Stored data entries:
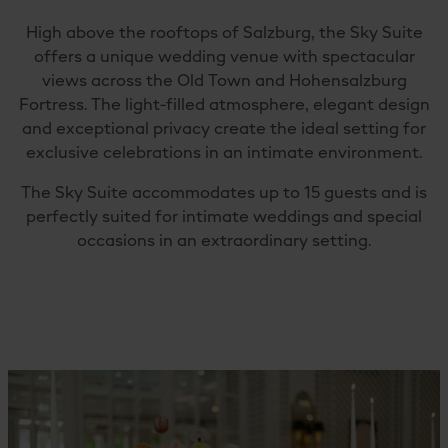
High above the rooftops of Salzburg, the Sky Suite
offers a unique wedding venue with spectacular
views across the Old Town and Hohensalzburg
Fortress. The light-filled atmosphere, elegant design
and exceptional privacy create the ideal setting for
exclusive celebrations in an intimate environment.
The Sky Suite accommodates up to 15 guests and is
perfectly suited for intimate weddings and special
occasions in an extraordinary setting.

**Problem to work on**
The copy must reproduce every entry exactly while excluding all pictures.

**Written solution**
High above the rooftops of Salzburg, the Sky Suite
offers a unique wedding venue with spectacular
views across the Old Town and Hohensalzburg
Fortress. The light-filled atmosphere, elegant design
and exceptional privacy create the ideal setting for
exclusive celebrations in an intimate environment.
The Sky Suite accommodates up to 15 guests and is
perfectly suited for intimate weddings and special
occasions in an extraordinary setting.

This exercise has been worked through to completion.